Still, all the fateful basic training for an unbelievable career with the oddball empire might have gone for naught but for a serendipitous moment that pointed Meyer to his destination. 

It was spring 1978, and Meyer had just completed the final exam for his undergraduate degree at the University of Toronto with plans to enroll in the graduate library science program in the fall. In the meantime, he needed a summer job. 

After dozens of fruitless visits, he had all but given up on the campus office for student employment. But a friend insisted that he give it one final try and dragged him through the doorway. Once inside, sunlight through a window appeared to illuminate an innocuous 5-by-5 card tacked to a bulletin board. The card read: “Wanted: Library Science Student to catalog cartoons for Ripley International, 10 Price Street, Downtown, Toronto.” 

Meyer could scarcely believe his good fortune. “I loved cataloging, as I assume most would-be librarians do, and I loved cartoons,” he recalls. “So, it sounded like the perfect job.” The world lost a librarian but Believe It or Not! gained a successor to Robert Ripley, who was the company’s first and only buyer until his death in 1949. 

Since Ripley’s untimely passing, the company had acquired only 74 new items. But in 1985, Meyer was promoted from archivist to hunter-buyer of exhibits. At the time, he recalls, there were eight Ripley museums containing only artifacts snared by Ripley himself.

The new owner, Jim Pattison Sr., wanted to build more museums. And Pattison, one of Canada’s wealthiest men, had the resources to do as he wished.

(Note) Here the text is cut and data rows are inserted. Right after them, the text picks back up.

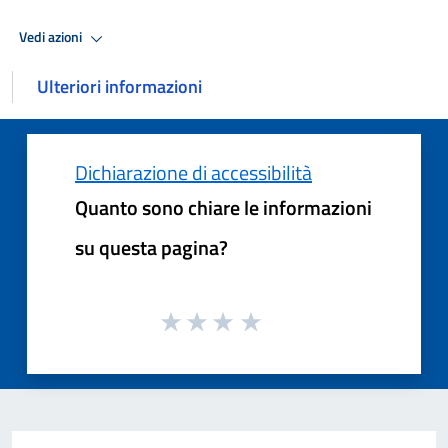
Vedi azioni
Ulteriori informazioni
Dichiarazione di accessibilità
Quanto sono chiare le informazioni
su questa pagina?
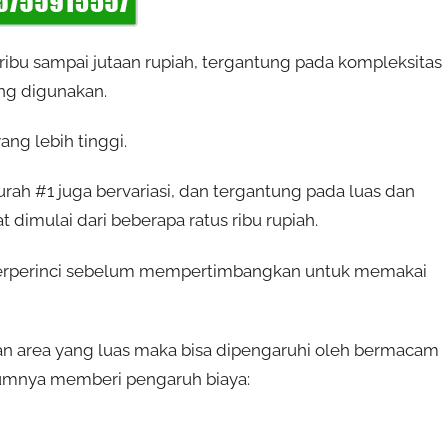
 ribu sampai jutaan rupiah, tergantung pada kompleksitas
ng digunakan.
ng lebih tinggi.
ah #1 juga bervariasi, dan tergantung pada luas dan
dimulai dari beberapa ratus ribu rupiah.
terperinci sebelum mempertimbangkan untuk memakai
n area yang luas maka bisa dipengaruhi oleh bermacam
mumnya memberi pengaruh biaya:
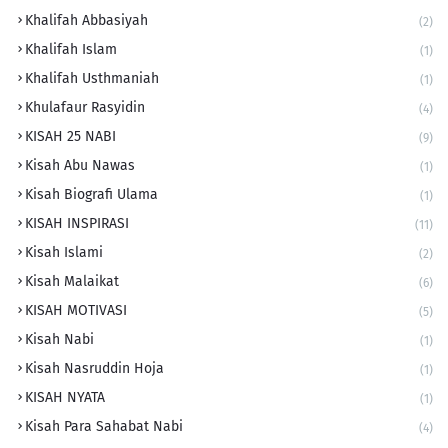
Khalifah Abbasiyah
(2)
Khalifah Islam
(1)
Khalifah Usthmaniah
(1)
Khulafaur Rasyidin
(4)
KISAH 25 NABI
(9)
Kisah Abu Nawas
(1)
Kisah Biografi Ulama
(1)
KISAH INSPIRASI
(11)
Kisah Islami
(2)
Kisah Malaikat
(6)
KISAH MOTIVASI
(5)
Kisah Nabi
(1)
Kisah Nasruddin Hoja
(1)
KISAH NYATA
(1)
Kisah Para Sahabat Nabi
(4)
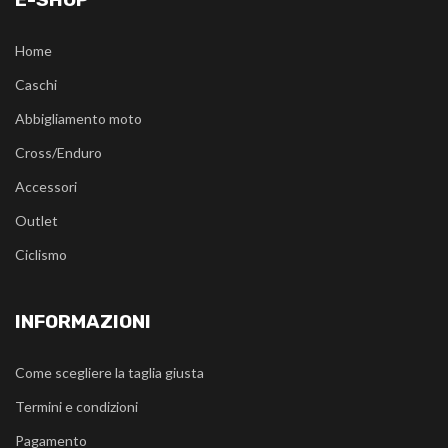
Home
Caschi
Abbigliamento moto
Cross/Enduro
Accessori
Outlet
Ciclismo
INFORMAZIONI
Come scegliere la taglia giusta
Termini e condizioni
Pagamento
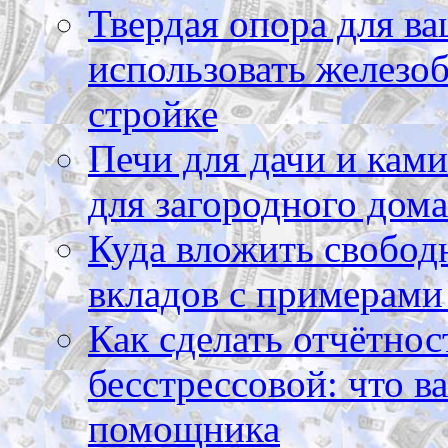
Твердая опора для ва
использовать железоб
стройке
Печи для дачи и ками
для загородного дома
Куда вложить свободн
вкладов с примерами
Как сделать отчётнос
бесстрессовой: что в
помощника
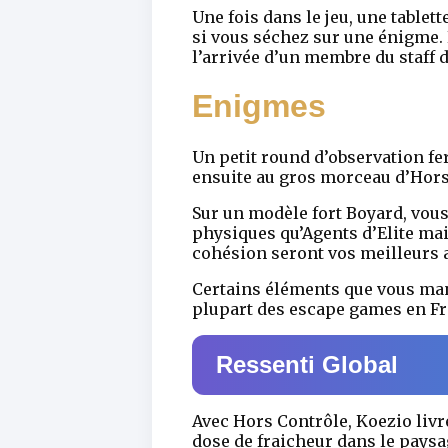
Une fois dans le jeu, une table
si vous séchez sur une énigme. L
l’arrivée d’un membre du staff d
Enigmes
Un petit round d’observation fe
ensuite au gros morceau d’Hors C
Sur un modèle fort Boyard, vous
physiques qu’Agents d’Elite mai
cohésion seront vos meilleurs a
Certains éléments que vous man
plupart des escape games en Fr
Ressenti Global
Avec Hors Contrôle, Koezio livre
dose de fraicheur dans le pays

His net worth in 2018 was estimated to be some $5.7 billion, and his company included such diversified holdings as truck dealerships, radio and television stations and the Guinness Book of World Records. 

“We probably had enough [objects] to build two more museums at most,” Meyer recalls. “[Pattison] said, ‘That’s not good enough — I want to build two a year. Somebody has to go buy more stuff.’ My job changed overnight.”

Ed Meye nearly qualified as a Ripley’s exhibit himself. He had a morphing two-toned beard — brown and red, then brown and white — the result of a childhood pigment condition. President Jimmy Carter, whom Meyer met twice, remembered him specifically because of his distinctive facial hair. Meyer’s beard is now uniformly white — a badge of seniority.

SKIN IN THE GAME

During his first year, Meyer bought 485 objects. The most significant, he says, was a small patch of skin from a young Englishman who had murdered his teenaged lover in the 1700s by striking her with a flung rock. He was hanged then dissected in hopes of discovering the source of his evil. 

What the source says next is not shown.